You want to create a column of factors based on a column of integers? Are all the relationships greater than? Do you have a list of the cut offs and factor values? If so you can probably write a little function to do the lifting for you.
I like this solution, but you will need to add "droplevels()" to clean up unused levels! And again, if your list_of_categories were in hundreds or even thousands, you will have to manually populate the levels in the vector, right? Or is there any other way?
Thanks PJ. your suggestion works, but not sure why we should not be able to use "factor" and "levels" from mutate. I even tried levels = msleep$ sleep_total_discr.
You should be able to use factor and level with mutate. Can you please provide a reproducible example illustrating the problems you're having with your code?

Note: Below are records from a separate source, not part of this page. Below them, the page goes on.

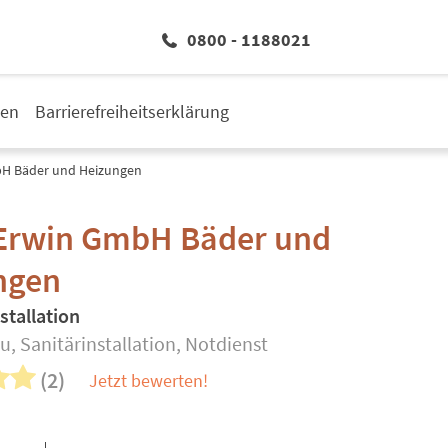
0800 - 1188021
den
Barrierefreiheitserklärung
bH Bäder und Heizungen
 Erwin GmbH Bäder und
ngen
stallation
, Sanitärinstallation, Notdienst
(2)
Jetzt bewerten!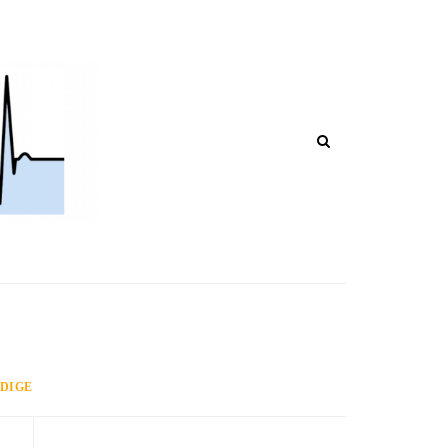
CHI POST IN CORSO DI RIPUBBLIC
ADIGE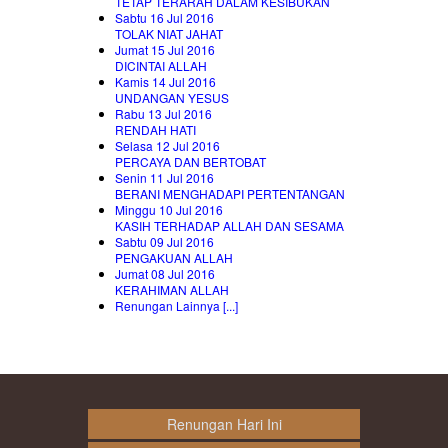
TETAP TERARAH DALAM KESIBUKAN
Sabtu 16 Jul 2016
TOLAK NIAT JAHAT
Jumat 15 Jul 2016
DICINTAI ALLAH
Kamis 14 Jul 2016
UNDANGAN YESUS
Rabu 13 Jul 2016
RENDAH HATI
Selasa 12 Jul 2016
PERCAYA DAN BERTOBAT
Senin 11 Jul 2016
BERANI MENGHADAPI PERTENTANGAN
Minggu 10 Jul 2016
KASIH TERHADAP ALLAH DAN SESAMA
Sabtu 09 Jul 2016
PENGAKUAN ALLAH
Jumat 08 Jul 2016
KERAHIMAN ALLAH
Renungan Lainnya [...]
Renungan Hari Ini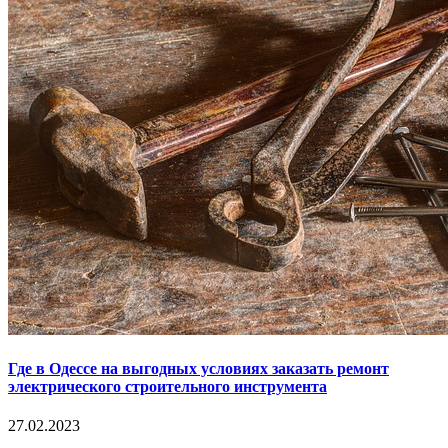
Где в Одессе на выгодных условиях заказать ремонт
электрического строительного инструмента
27.02.2023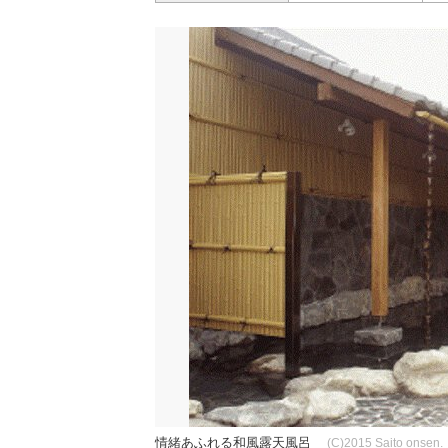
情緒あふれる和風露天風呂
(C)2015 Saito onsen.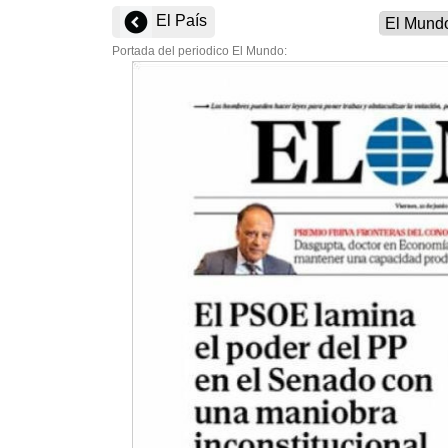
El País
Portada del periodico El Mundo: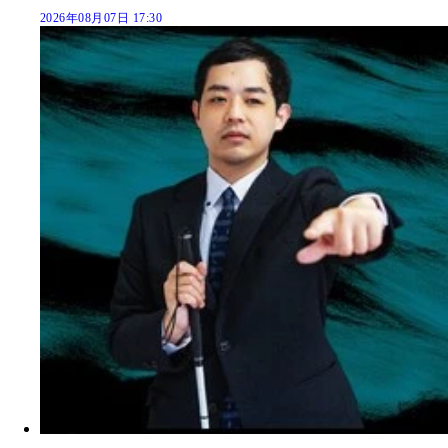
2026年08月07日 17:30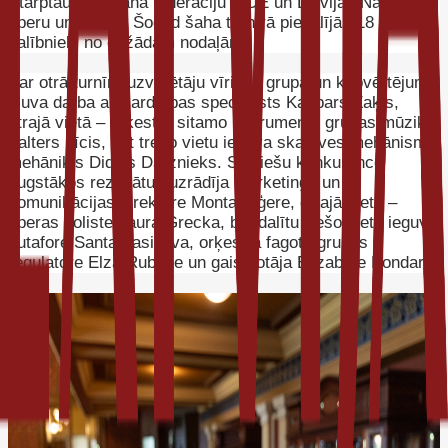
Starptautisko šaha federāciju FIDE un Latvijas Nacionālo
operu un baletu. Šogad šaha turnīrā piedalījās 18
dalībnieki no dažādām nodaļām.
Par otrā turnīra uzvarētāju vīriešu grupā un kopvērtējumā
kļuva darba aizsardzības speciālists Kaspars Zaķis,
otrajā vietā – orķestra sitamo instrumentu grupas mūziķis
Valters Līcis, bet trešo vietu ieguva skatuves mehānismu
mehāniķis Didzis Dārznieks. Sieviešu konkurencē
augstākos rezultātus uzrādīja mārketinga un
komunikācijas direktore Monta Tīģere, otrajā vietā –
operas soliste Laura Grecka, bet dalītu trešo vietu ieguva
butafore Santa Vasiļjeva, orķestra fagotu grupas
regulatore Elza Rubene un gaismotāja Elizabete Bondare.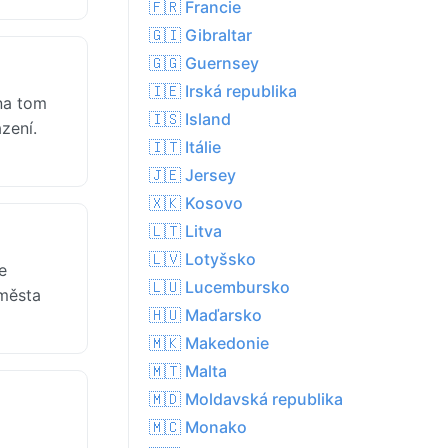
🇫🇷 Francie
🇬🇮 Gibraltar
🇬🇬 Guernsey
🇮🇪 Irská republika
na tom
🇮🇸 Island
zení.
🇮🇹 Itálie
🇯🇪 Jersey
🇽🇰 Kosovo
🇱🇹 Litva
🇱🇻 Lotyšsko
e
🇱🇺 Lucembursko
 města
🇭🇺 Maďarsko
🇲🇰 Makedonie
🇲🇹 Malta
🇲🇩 Moldavská republika
🇲🇨 Monako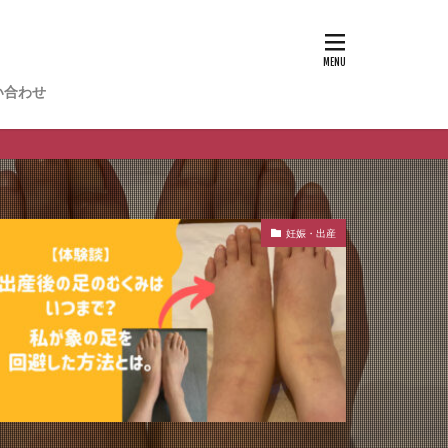
い合わせ
妊娠・出産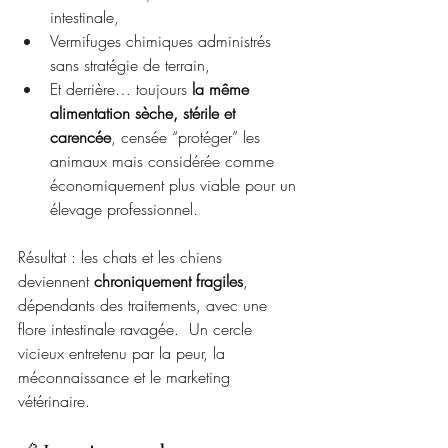
intestinale,
Vermifuges chimiques administrés 
sans stratégie de terrain,
Et derrière… toujours 
la même 
alimentation sèche, stérile et 
carencée
, censée “protéger” les 
animaux mais considérée comme 
économiquement plus viable pour un 
élevage professionnel. 
Résultat : les chats et les chiens 
deviennent 
chroniquement fragiles
, 
dépendants des traitements, avec une 
flore intestinale ravagée.  Un cercle 
vicieux entretenu par la peur, la 
méconnaissance et le marketing 
vétérinaire.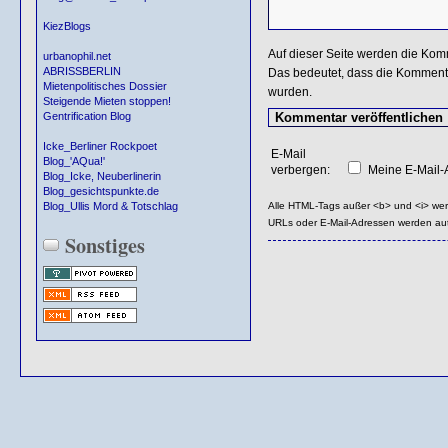
KiezBlogs
Auf dieser Seite werden die Kom
urbanophil.net
ABRISSBERLIN
Das bedeutet, dass die Kommentar
Mietenpolitisches Dossier
wurden.
Steigende Mieten stoppen!
Gentrification Blog
Icke_Berliner Rockpoet
E-Mail
Blog_'AQua!'
verbergen:
Meine E-Mail-A
Blog_Icke, Neuberlinerin
Blog_gesichtspunkte.de
Alle HTML-Tags außer <b> und <i> we
Blog_Ullis Mord & Totschlag
URLs oder E-Mail-Adressen werden au
Sonstiges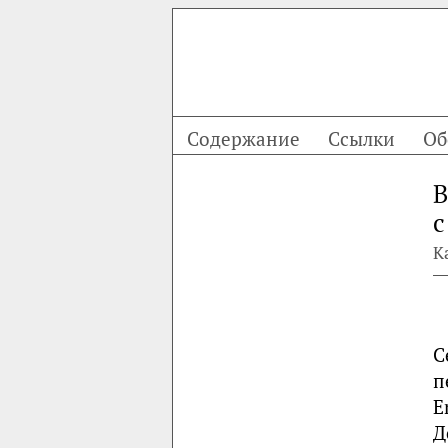
Содержание
Ссылки
Об
В
с
К
С
п
E
Д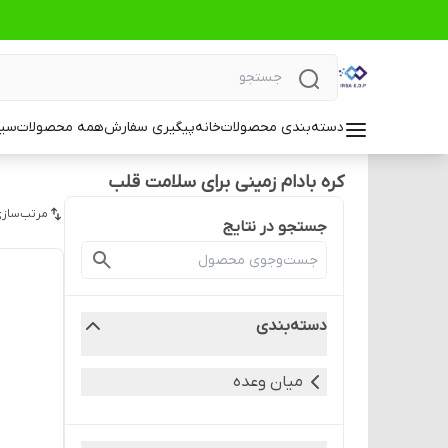
دسته‌بندی محصولات
خانه
پیگیری سفارش
همه محصولات
سیا
کره بادام زمینی برای سلامت قلب
مرتب‌سازی
جستجو در نتایج
دسته‌بندی
میان وعده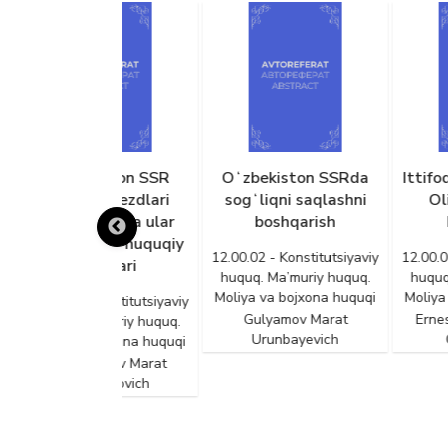
ekiston SSR
Oʻzbekiston SSRda
Ittifoqdosh resp
lari sezdlari
sogʻliqni saqlashni
Oliy Sovetini
tlari va ular
boshqarish
Prezidiumi
tining huquqiy
12.00.02 - Konstitutsiyaviy
12.00.02 - Konstitut
hakllari
huquq. Ma’muriy huquq.
huquq. Ma’muriy h
Moliya va bojxona huquqi
Moliya va bojxona 
- Konstitutsiyaviy
Gulyamov Marat
Ernest Emmanuilo
Ma’muriy huquq.
Urunbayevich
Chudnovskiy
a bojxona huquqi
rsunov Marat
mdamovich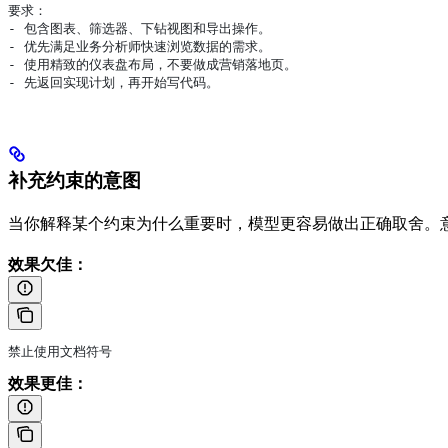
要求：
- 包含图表、筛选器、下钻视图和导出操作。
- 优先满足业务分析师快速浏览数据的需求。
- 使用精致的仪表盘布局，不要做成营销落地页。
- 先返回实现计划，再开始写代码。
补充约束的意图
当你解释某个约束为什么重要时，模型更容易做出正确取舍。
效果欠佳：
禁止使用文档符号
效果更佳：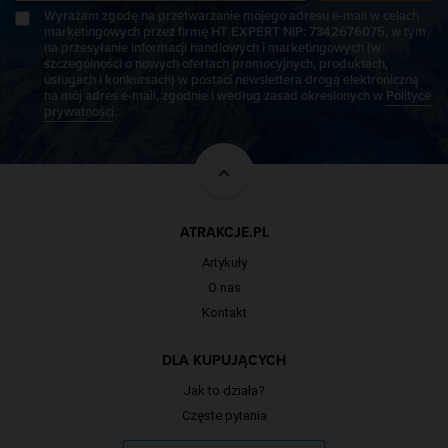
Wyrażam zgodę na przetwarzanie mojego adresu e-mail w celach
marketingowych przez firmę HT EXPERT NIP: 7342676075, w tym
na przesyłanie informacji handlowych i marketingowych (w
szczególności o nowych ofertach promocyjnych, produktach,
usługach i konkursach) w postaci newslettera drogą elektroniczną
na mój adres e-mail, zgodnie i według zasad określonych w
Polityce
prywatności
.
ATRAKCJE.PL
Artykuły
O nas
Kontakt
DLA KUPUJĄCYCH
Jak to działa?
Częste pytania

But if your levels are unordered, you do not need to specify the levels. Using just factor and as.factor is enough. Compare z3 and z4, and check their levels and that of z2.
set.seed(seed = 47715)
library(dplyr)
#>
#> Attaching package: 'dplyr'
#> The following objects are masked from 'package:stats':
#>
#> filter, lag
#> The following objects are masked from 'package:base':
#>
#> intersect, setdiff, setequal, union
fake_df <- tibble(x = seq.int(to = 30),
y = runif(n = 30,
min = -100,
max = 100))
fake_df_mod <- fake_df %>%
mutate(z1 = case_when(y < -50 ~ "very_low",
y < 0 ~ "low",
y < 50 ~ "high",
TRUE ~ "very high"),
z2 = factor(x = z1,
levels = c("very low", "low", "high", "very high"),
ordered = TRUE),
z3 = factor(x = z1),
z4 = as.factor(x = z1))
str(object = fake_df_mod)
#> Classes 'tbl_df', 'tbl' and 'data.frame': 30 obs. of 6 variables:
#> $ x : int 1 2 3 4 5 6 7 8 9 10 ...
#> $ y : num 86.806 13.028 -0.782 -17.397 99.254 ...
#> $ z1: chr "very high" "high" "low" "low" ...
#> $ z2: Ord.factor w/ 4 levels "very low"<"low"<..: 4 3 2 2 4 NA NA 4 NA 3 ...
#> $ z3: Factor w/ 4 levels "high","low","very high",..: 3 1 2 2 3 4 4 3 4 1 ...
#> $ z4: Factor w/ 4 levels "high","low","very high",..: 3 1 2 2 3 4 4 3 4 1 ...